文:横須賀成良(港区卓球連盟副会長)
【審判はドラマの演出家】
「名勝負に名審判あり」と言われているが、審判が的確なジャッジをし、スムーズにゲームを運べば見栄えするゲームとなり、審判には選手に味わえない喜びがある。選手として相手に勝つことだけを目標に毎日練習に励んでいた私も、役員としての活動に切り換え、日本卓球協会ルール審判委員会、東京都卓球連盟審判委員長、関東学生卓球連盟ルール委員長、港区卓球連盟理事長の各役員としてボランティア活動を行なってきた。
【東京都卓球連盟での組織づくり】
東卓の理事として22年、紆余曲折はあったが、自分なりに満足出来た日々だった。
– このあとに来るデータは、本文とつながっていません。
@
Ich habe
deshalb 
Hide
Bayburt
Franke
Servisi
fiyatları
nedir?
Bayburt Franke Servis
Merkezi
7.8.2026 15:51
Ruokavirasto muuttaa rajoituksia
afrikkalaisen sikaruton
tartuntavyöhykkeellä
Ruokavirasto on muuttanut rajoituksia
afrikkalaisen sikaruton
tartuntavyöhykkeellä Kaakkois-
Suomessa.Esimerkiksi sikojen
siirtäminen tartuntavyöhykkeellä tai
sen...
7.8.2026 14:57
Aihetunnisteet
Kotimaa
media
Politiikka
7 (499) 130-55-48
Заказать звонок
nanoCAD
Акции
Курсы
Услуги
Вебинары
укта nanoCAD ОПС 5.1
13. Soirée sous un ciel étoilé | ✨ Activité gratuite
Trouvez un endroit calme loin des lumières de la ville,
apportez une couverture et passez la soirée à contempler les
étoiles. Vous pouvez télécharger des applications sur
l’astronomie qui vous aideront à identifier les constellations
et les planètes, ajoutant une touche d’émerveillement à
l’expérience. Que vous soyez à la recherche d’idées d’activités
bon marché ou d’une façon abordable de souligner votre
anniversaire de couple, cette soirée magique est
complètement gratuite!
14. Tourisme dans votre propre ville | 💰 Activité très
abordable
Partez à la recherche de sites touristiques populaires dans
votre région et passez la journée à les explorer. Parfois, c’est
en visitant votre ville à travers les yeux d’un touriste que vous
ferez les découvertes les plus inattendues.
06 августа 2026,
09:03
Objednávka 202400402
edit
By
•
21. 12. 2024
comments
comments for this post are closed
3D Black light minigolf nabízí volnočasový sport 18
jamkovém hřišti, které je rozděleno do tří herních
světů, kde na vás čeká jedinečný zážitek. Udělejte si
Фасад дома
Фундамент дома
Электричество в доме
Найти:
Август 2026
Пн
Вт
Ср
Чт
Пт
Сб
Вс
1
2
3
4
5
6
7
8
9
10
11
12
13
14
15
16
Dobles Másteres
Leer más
初仕事はリーグ戦部であったが、2年毎の任期が終了し、次期役職分担は広報部の指名だった。しかし、自分なりの構想があったため審判部を希望した。
この頃、東卓が主催・主管する大会の審判はほとんど大学生であった。折角、公認審判員の資格を取得しても審判員として活躍の場が少ないのは、審判部が完全に組織化されていないことが原因だと思った。
まず、(財)日本卓球協会に保管してある1・2・3級公認審判員名簿の写しを参考に東卓に保管してある名簿等(都下卓連も含む)と照合し、該当審判員に必要事項を記載した「公認審判員の資格についてのご案内」を発送し、東卓独自の台帳として「公認審判員登録原簿」を1・2・3級と取得年月毎に分類ファイルしたが、完成するまでに9年を要した。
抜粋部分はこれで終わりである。